A Compromise of Genius?

Senator Bill Frist has just delivered a speech on the Senate floor, proposing a compromise to end the threat of judicial filibusters. His proposal, in a nutshell, is that the parties agree that 1) no Supreme Court or Court of Appeals nominees will be filibustered by the minority, and 2) no such nominees will be blocked in the Judiciary Committee, presumably by the majority. The effect of the agreement would be that all appellate court nominees would get an up or down vote on the Senate floor. The speech is here. He has also written a letter to Harry Reid, communicating the proposed compromise.
The proposal sounds like a good idea to me. The idea of assuring a vote is supported by the vast majority of Americans. Bottling judges up in the Judiciary Committee was a principal excuse the Democrats used for the filibuster. The quid pro quo seems fair, regardless of which party is in the majority at any given time. And the compromise would ratify what has actually been the practice in the Senate for most of its history.
Will the Democrats accept? I think they might, since they know (at least, I think they know) that the Republicans have the votes needed to change the Senate rule and ban the filibuster with respect to judges. For the Democrats, it comes down to a political calculation. The first part of the calculation is, if they reject the compromise and force the Republicans to proceed with the Constitutional option, do they gain or lose votes? Notwithstanding their bravado, my guess is that the Democrats fear they will be the political losers if they go to the wall for the principle that a minority should be able to block a judicial nominee from receiving a vote.
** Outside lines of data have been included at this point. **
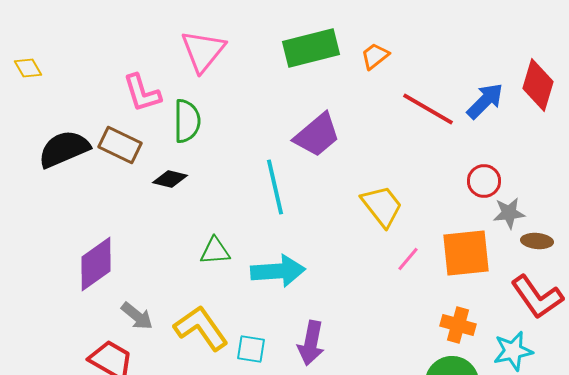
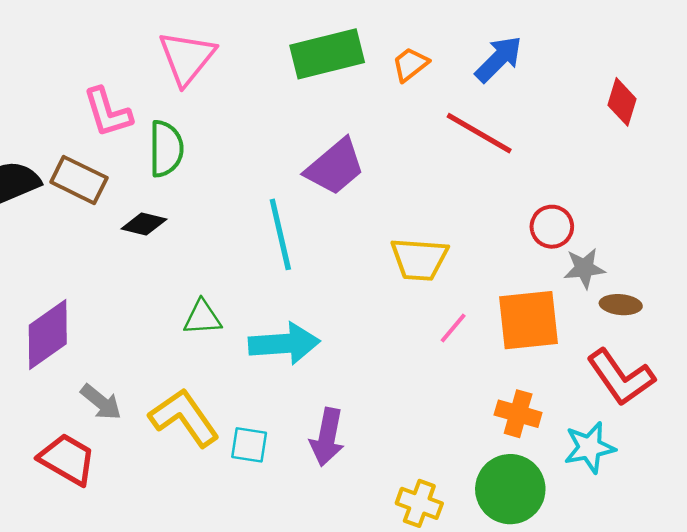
red diamond: (538, 85) -> (622, 102), size x0.7
blue arrow: (485, 101) -> (499, 59), moved
yellow trapezoid: (382, 206) -> (419, 259), turned 132

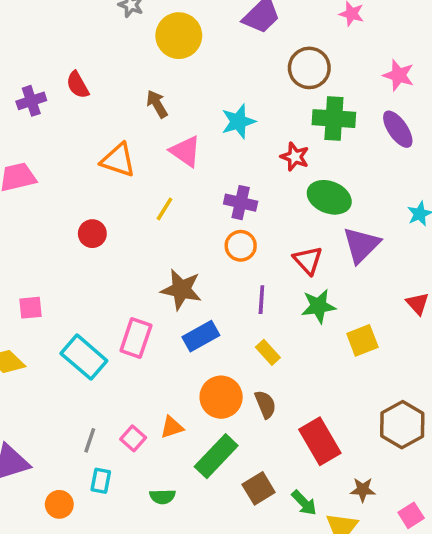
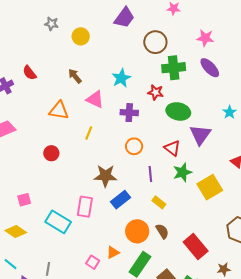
yellow circle: (179, 36) -> (81, 36), size x0.7
purple cross: (241, 203) -> (129, 113), moved
yellow square: (362, 340) -> (210, 187), size x1.4
gray line: (90, 440) -> (48, 269), moved

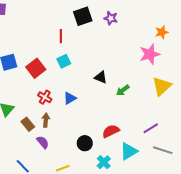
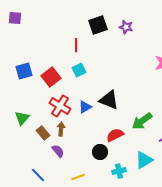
black triangle: (101, 77) -> (109, 100), moved, size x1.5
green arrow: (123, 90) -> (142, 121), moved, size x1.5
red cross: (45, 97) -> (60, 106), size x1.5
red semicircle: (111, 131) -> (115, 135), moved
cyan cross: (104, 162) -> (119, 171), turned 32

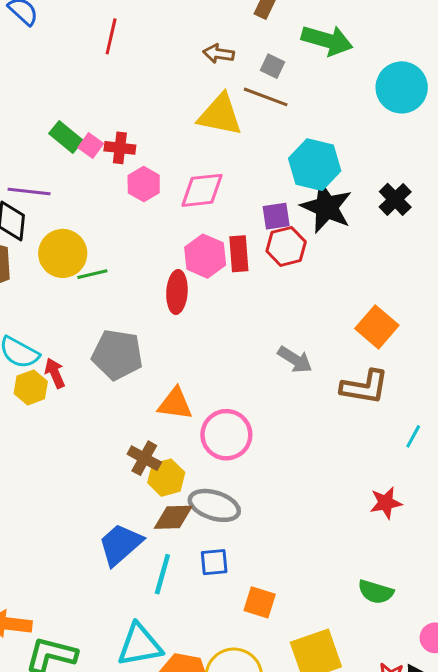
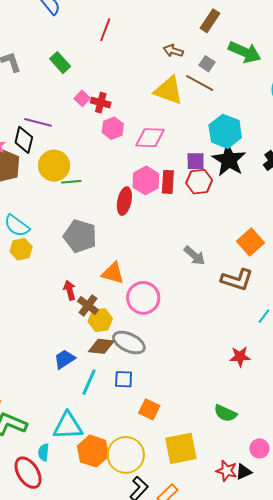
green rectangle: (66, 137) -> (60, 63), moved
red arrow: (55, 373) -> (70, 290), moved
blue trapezoid: (120, 544) -> (65, 359), size x0.7

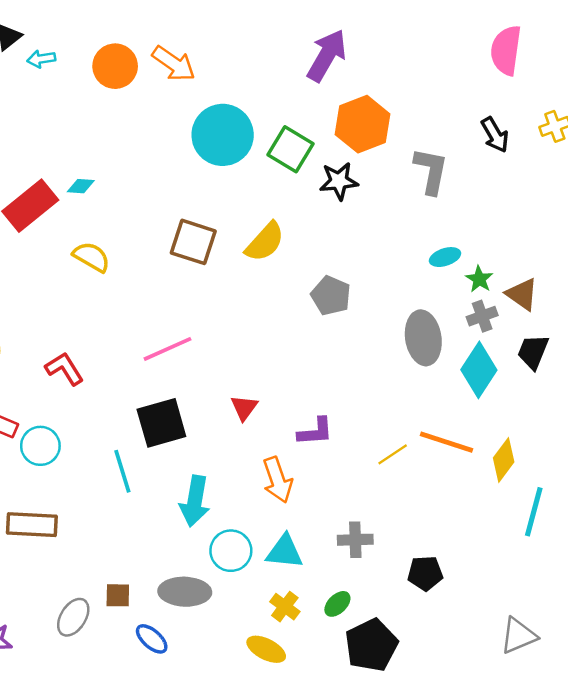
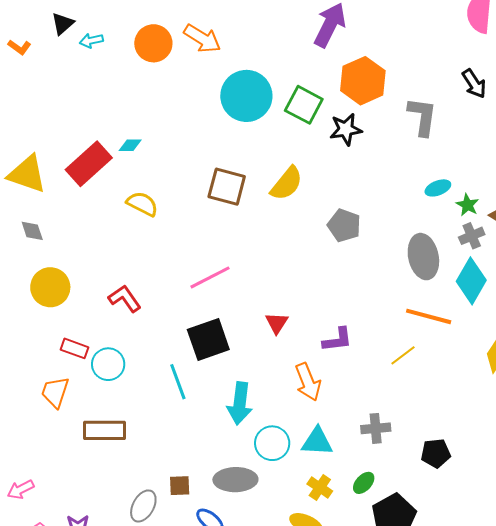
orange line: (447, 442) -> (429, 316), moved

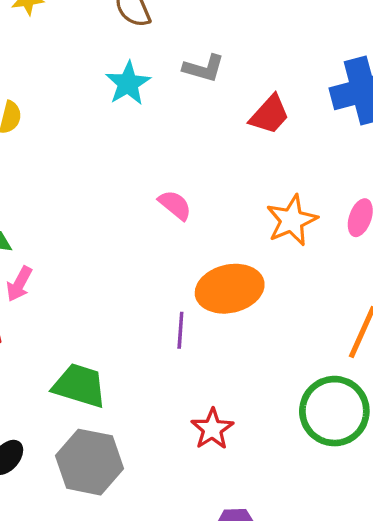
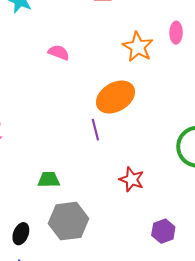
pink semicircle: (175, 205) -> (59, 52), moved
green trapezoid: (80, 386) -> (49, 180), size x0.7

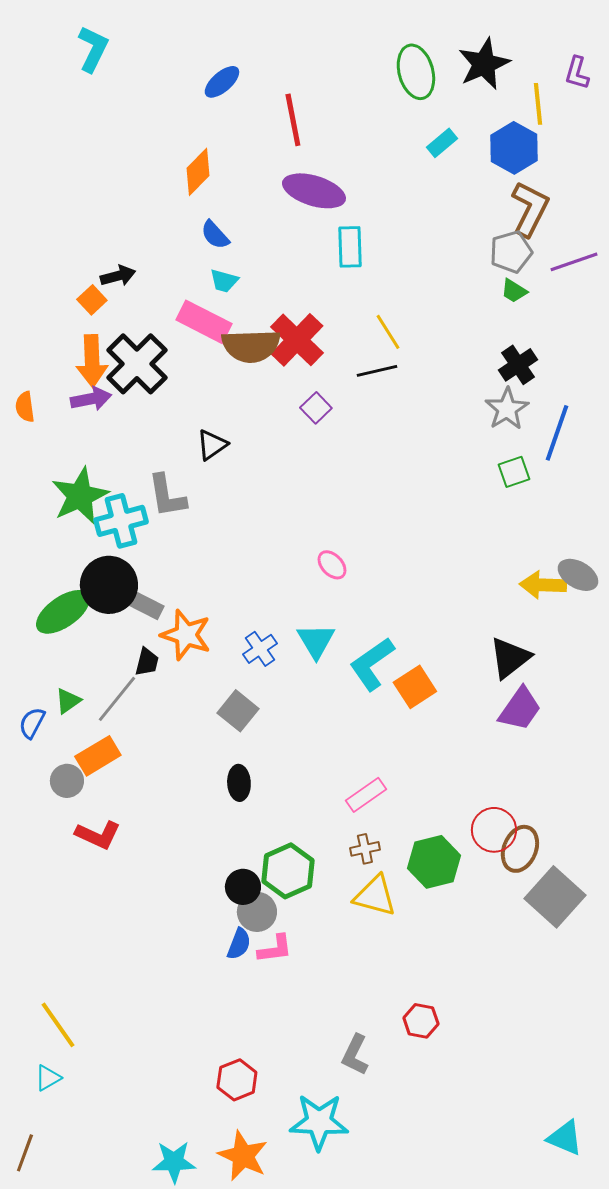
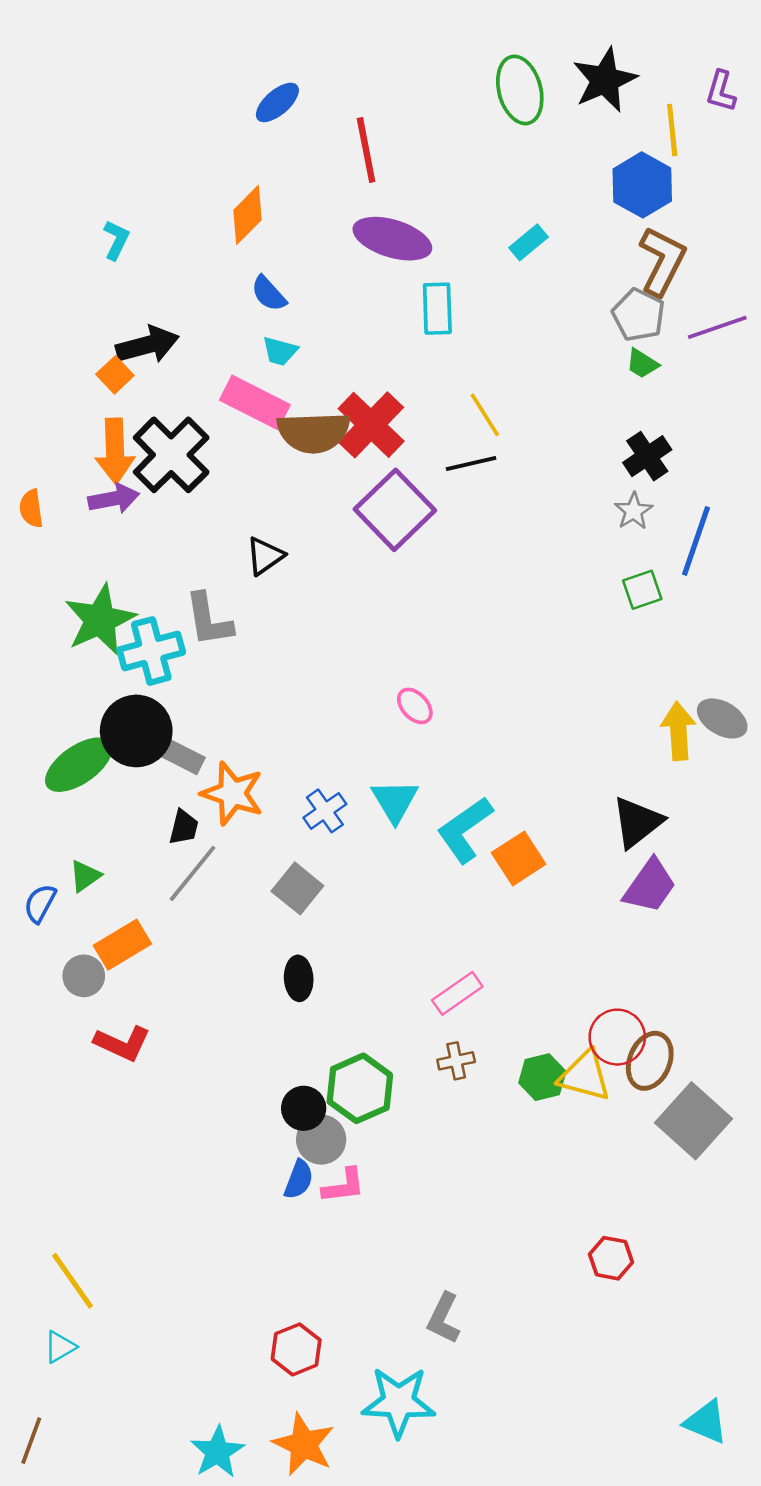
cyan L-shape: (93, 49) -> (116, 240), moved, size x0.7
cyan rectangle: (442, 143) -> (529, 242), moved
gray pentagon: (511, 252) -> (638, 315), turned -30
black arrow: (118, 276) -> (147, 345), size x1.4
purple square: (316, 408) -> (395, 510), size x2.0
gray star: (507, 409) -> (633, 511), size x0.7
yellow arrow: (543, 585) -> (678, 731), turned 84
gray line: (117, 699) -> (192, 873), moved
green hexagon: (434, 862) -> (542, 1077), size x0.7
yellow triangle: (375, 896) -> (585, 1076), moved
red hexagon: (421, 1021) -> (611, 1258), moved
cyan star: (174, 1162) -> (217, 1452), turned -30

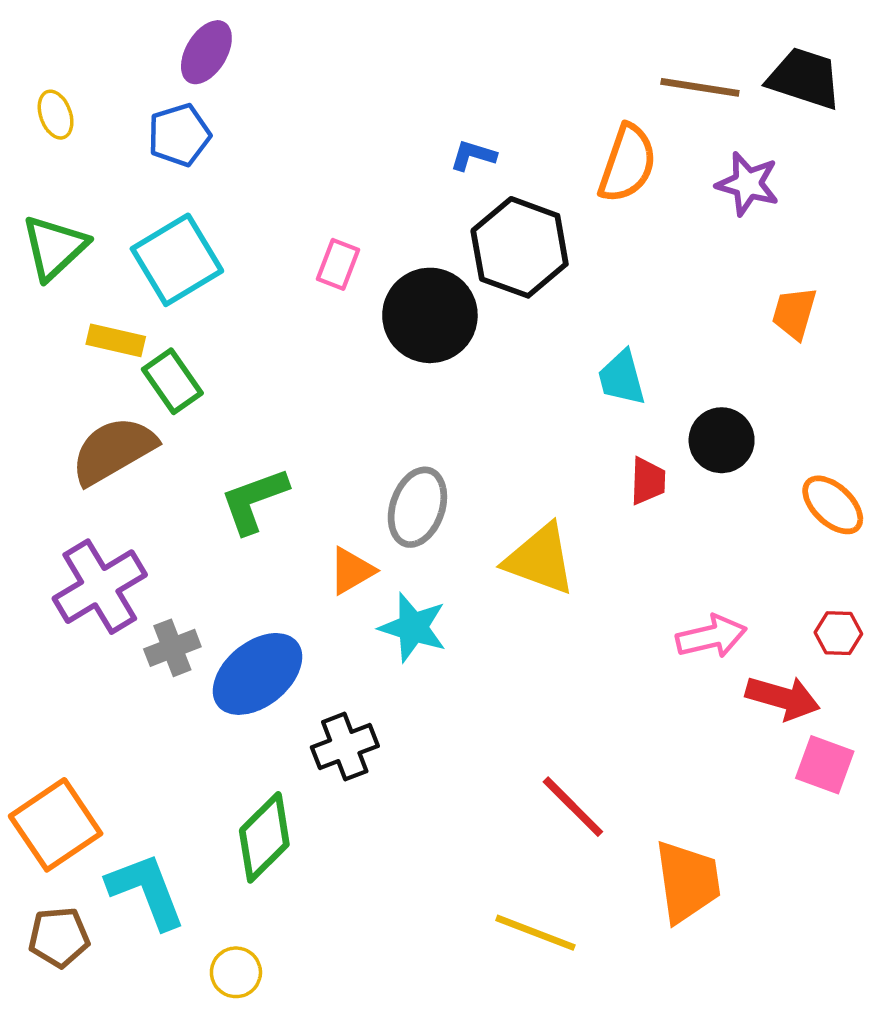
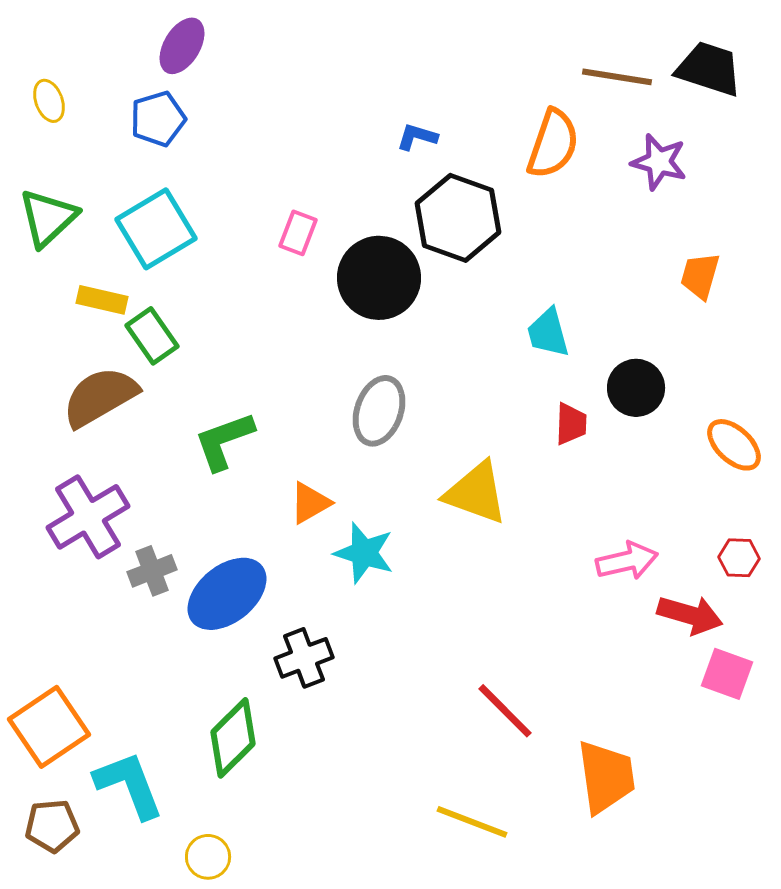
gray ellipse: (417, 507) -> (379, 411), moved

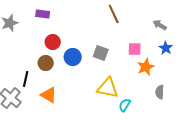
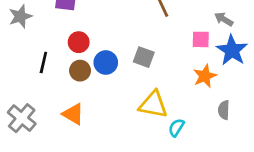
blue star: (166, 48) -> (232, 50), size x1.6
pink square: (135, 49) -> (201, 39), moved
brown circle: (46, 63) -> (80, 71), moved
black line: (26, 79) -> (43, 63), moved

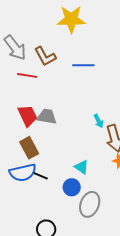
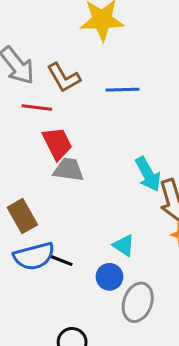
red trapezoid: (28, 116) -> (57, 143), moved
cyan arrow: (99, 121) -> (148, 174), size x1.6
brown rectangle: (29, 148) -> (22, 216), moved

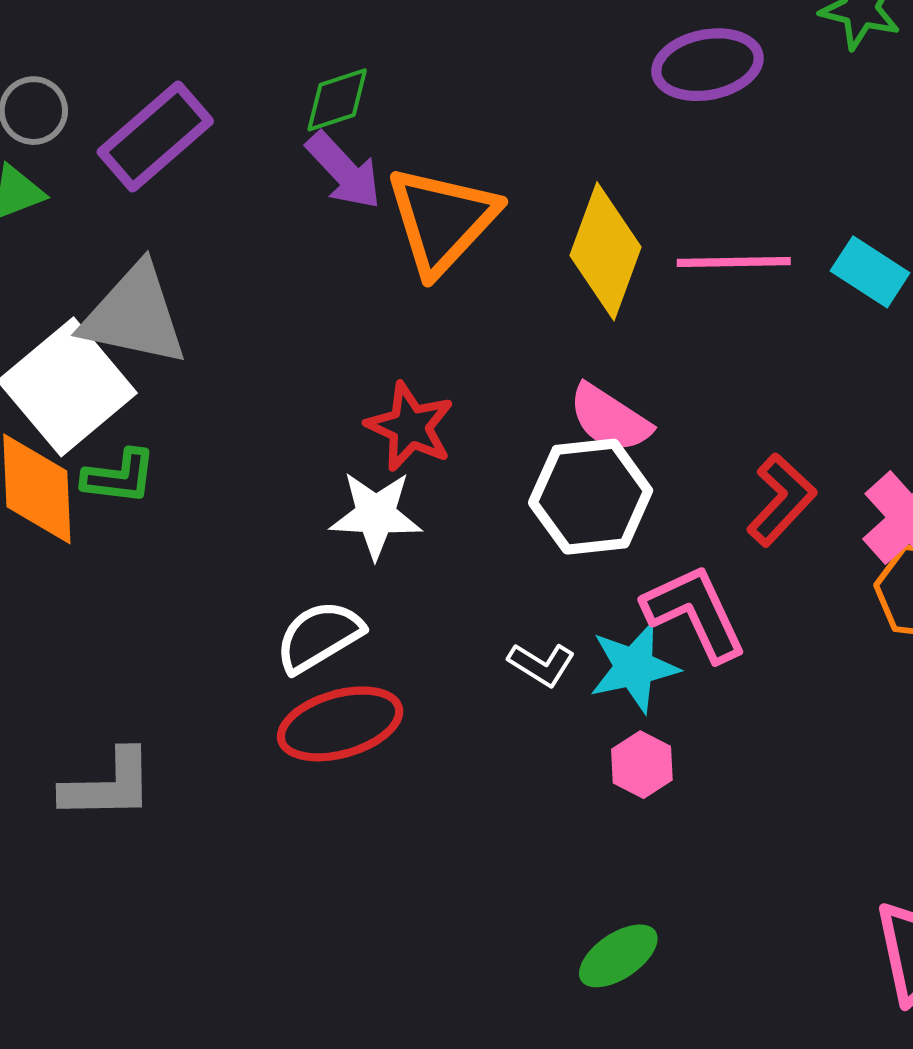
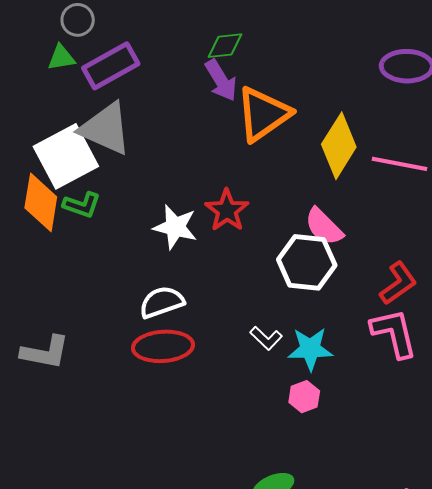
purple rectangle: (155, 137) -> (111, 66), moved
white star: (376, 515) -> (175, 227), moved
pink L-shape: (695, 613) -> (394, 333), moved

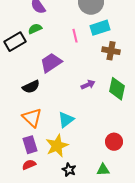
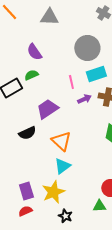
purple arrow: (88, 85) -> (84, 99), moved
orange triangle: (32, 118) -> (61, 141), moved
green triangle: (103, 170) -> (99, 206), moved

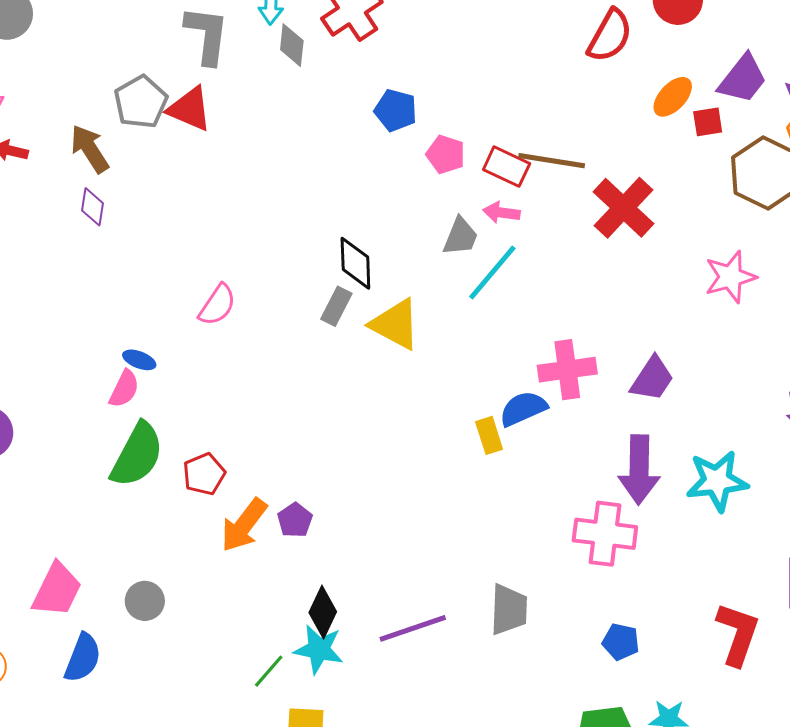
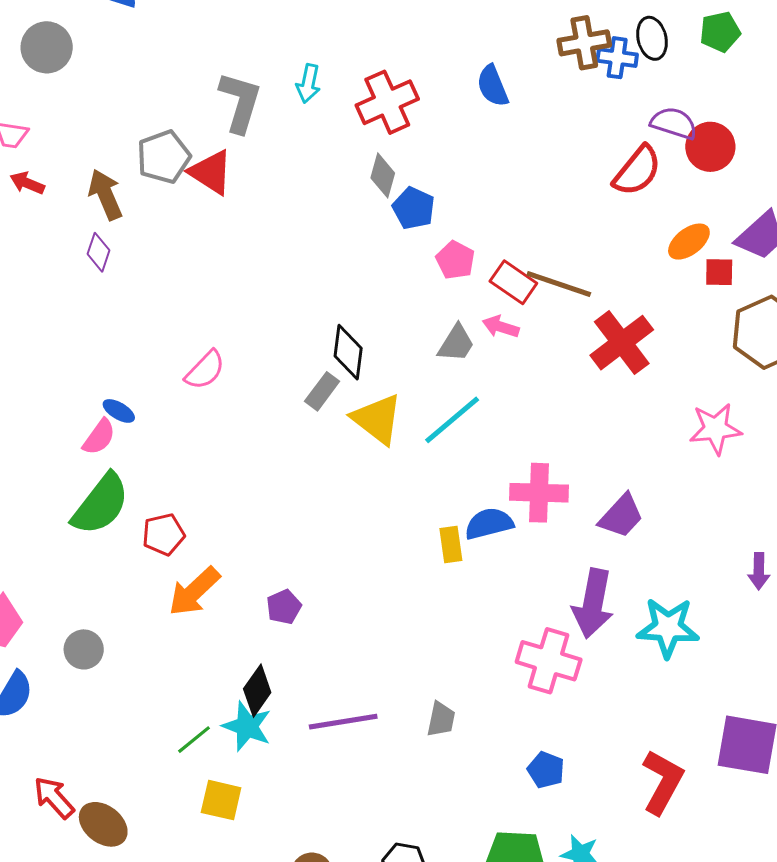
gray diamond: (292, 45) -> (383, 175), moved
cyan line: (492, 272) -> (452, 420), moved
purple pentagon: (295, 520) -> (284, 607), moved
gray trapezoid: (509, 610) -> (441, 719), size x0.7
But the calculation has a second stage: whatever the general public may think, do Democratic Senators risk losing the support and enthusiasm of important elements of their base if they stop short of doing everything possible to block President Bush’s judges? I suspect that they do. Among the Democrats’ richest and most fervent supporters, this may be the number one issue. So Senator Frist’s proposal puts the Democrats in a very difficult position.
That’s how it looks to me at first glance, anyway.